Lorsque Paul McCartney est venu à New York, la ville natale de John Lennon, en 1976, cela aurait pu être la réunion la plus parfaite mais, hélas, cela n’a pas eu lieu lorsqu’ils ont décidé de ne pas se produire ensemble dans l’émission Saturday Night Live de NBC.
Lors de la première série emblématique de « Saturday Night Live » – le foyer américain de l’humour alternatif du week-end – le producteur légendaire de l’émission, Lorne Michaels, s’est lancé un défi de taille : réunir les Beatles. Il a commencé comme n’importe quel acteur du SNL, avec une pièce sans faille, directement devant la caméra.
Que Michaels ait vraiment l’intention de réunir les deux auteurs-compositeurs les plus énigmatiques qui aient jamais existé, Lennon et McCartney, ou qu’il ait simplement fait un sketch, Michaels a partagé le sentiment d’une nation. Peut-être même du monde entier. À cette époque, les Beatles sont encore frais dans la mémoire et, bien que les quatre membres du groupe aient connu le succès en solo, l’envie de voir les Fab Four ensemble est encore trop forte.
Après avoir réfléchi à l’offre, à toutes les difficultés juridiques et aux tracas qu’aurait entraînés l’organisation de la réunion, ils ont décidé de décliner poliment l’invitation de Lorne. Plutôt que d’être sur scène lors de la diffusion du premier épisode, Paul et John le regardent ensemble dans la maison de Lennon, située à proximité du studio d’où il est diffusé.
Comme Lennon l’a dit en 1980 : « Paul nous rendait visite chez nous, dans le Dakota. On le regardait et on a failli aller au studio, juste pour faire un gag. On a failli prendre un taxi, mais on était trop fatigués. Lui et moi étions juste assis là à regarder l’émission, et nous nous sommes dit, ‘Ha ha, ce ne serait pas drôle si nous y allions ? Mais nous ne l’avons pas fait. »
Paul McCartney confirmera l’histoire en disant : « John a dit : ‘On devrait descendre, juste toi et moi.

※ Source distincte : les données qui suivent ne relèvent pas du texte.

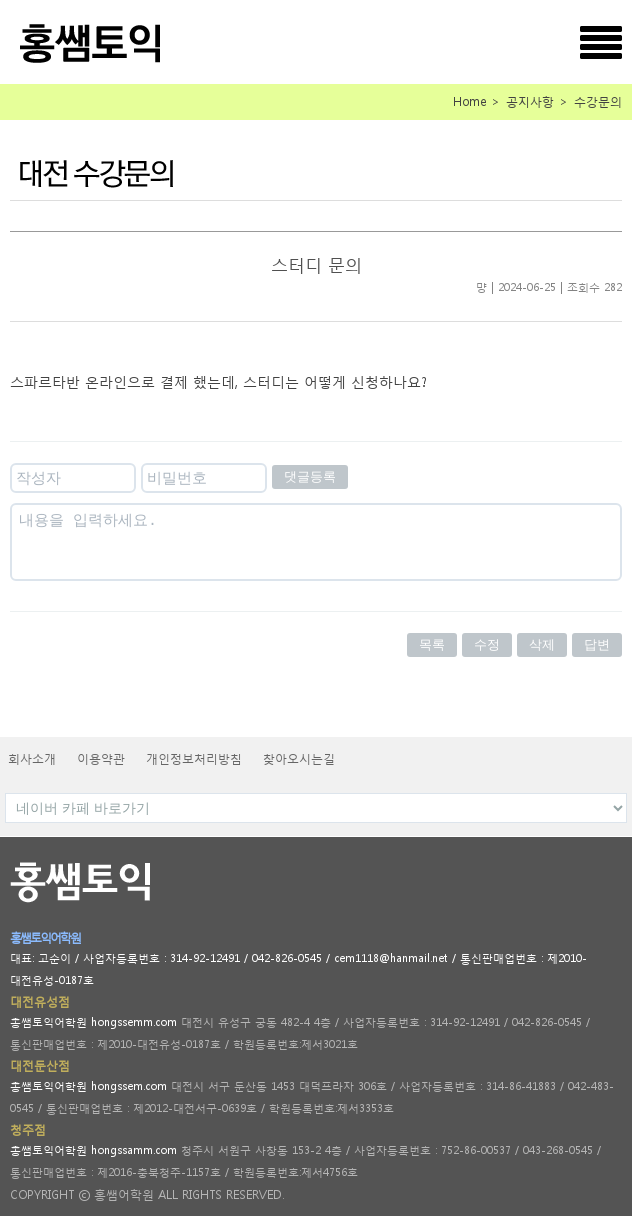 The image size is (632, 1216). Describe the element at coordinates (32, 758) in the screenshot. I see `회사소개` at that location.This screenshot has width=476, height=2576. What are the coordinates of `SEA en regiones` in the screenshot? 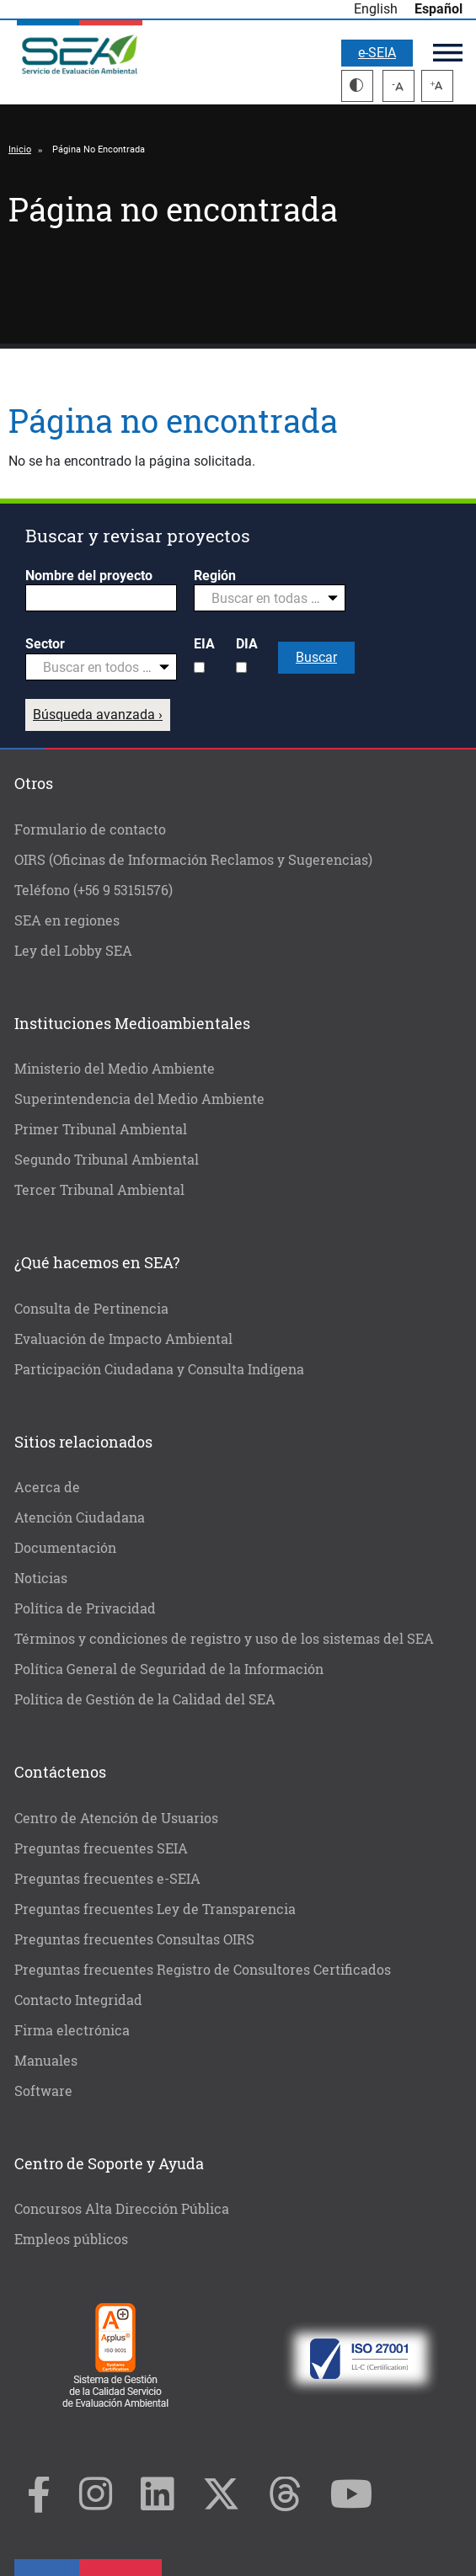 It's located at (67, 920). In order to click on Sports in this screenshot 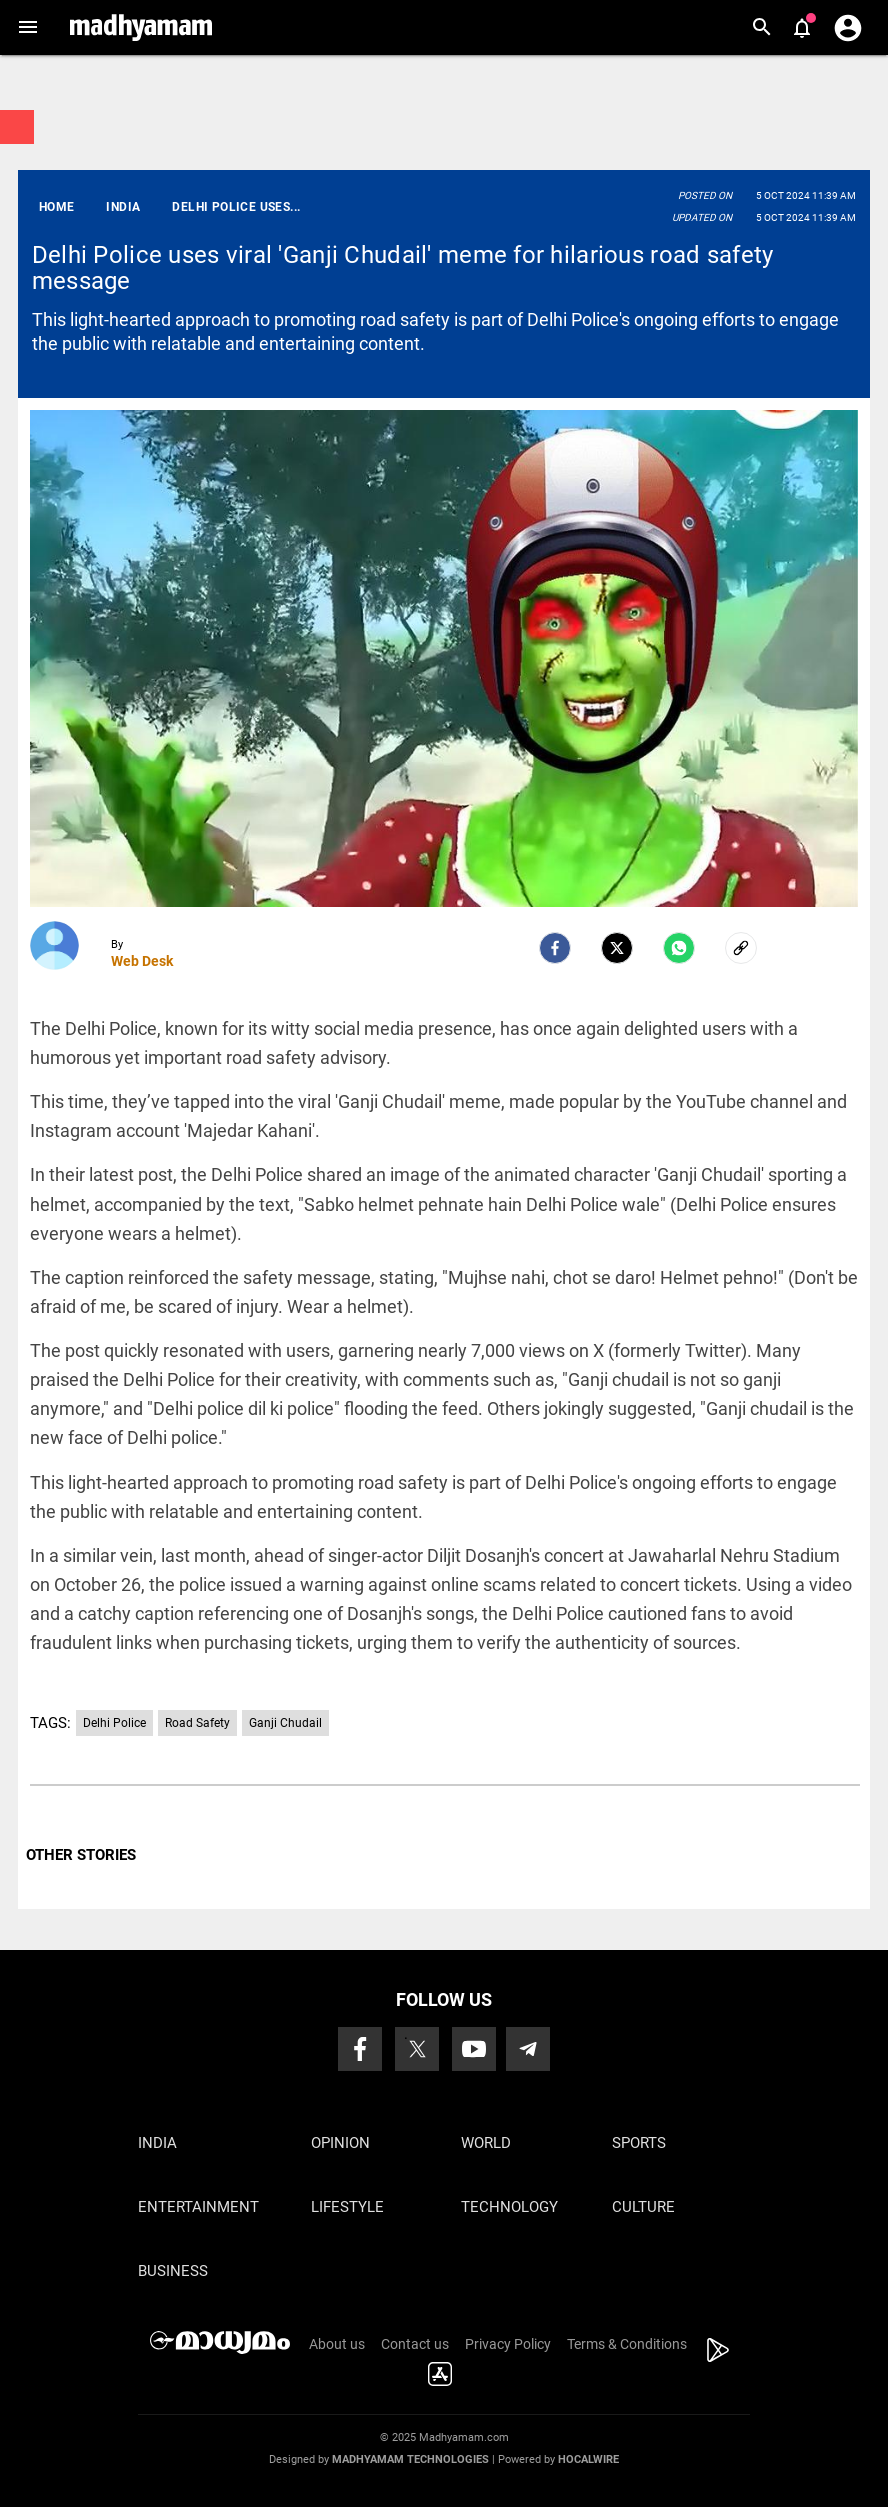, I will do `click(639, 2143)`.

On n’est que deux, alors on prendra la moitié de l’argent. Et pendant une seconde… Mais ça aurait été du travail, et on avait une nuit de congé, alors on a décidé de ne pas y aller. C’était une bonne idée – on a failli le faire ».
Le lendemain, après cette réunion presque manquée qui aurait sans doute été l’un des moments les plus emblématiques de la carrière des deux hommes – ils ont passé la journée ensemble pour une dernière fois. Les deux hommes étaient en bons termes à l’époque, mais les visites aléatoires de McCartney commençaient à irriter Lennon qui avait un bébé dont il devait s’occuper et ne pouvait plus mettre sa vie entre parenthèses au pied levé lorsque Macca venait en ville.
« C’était une période où Paul n’arrêtait pas de se présenter à notre porte avec une guitare. Je le laissais entrer, mais finalement, je lui ai dit : « Appelle avant de venir. On n’est pas en 1956, et se présenter à la porte n’est plus pareil. Tu sais, passe-moi un coup de fil. Ça l’a énervé, mais je ne le pensais pas mal. Je voulais simplement dire que je m’occupais d’un bébé toute la journée, et qu’un type se présente à la porte », a déclaré Lennon en 1980.
Les deux hommes sont restés en bons termes, mais McCartney n’est plus jamais passé le voir lorsqu’il était en ville, ce qu’il regrette, mais il se souvient de leur dernière conversation avec une affection éternelle. « La dernière conversation téléphonique que j’ai eue avec lui était vraiment géniale, et nous n’avons eu aucune sorte d’engueulade. Cela aurait pu facilement être l’un des autres appels téléphoniques où nous nous sommes disputés et où nous avons claqué le téléphone », a déclaré McCartney en 1984.
Bien qu’il soit décevant de ne jamais les voir partager la scène une dernière fois, il est réconfortant de constater que les deux hommes sont restés en très bons termes jusqu’à la fin, les mots directs de John n’ayant manifestement pas contrarié Paul très longtemps.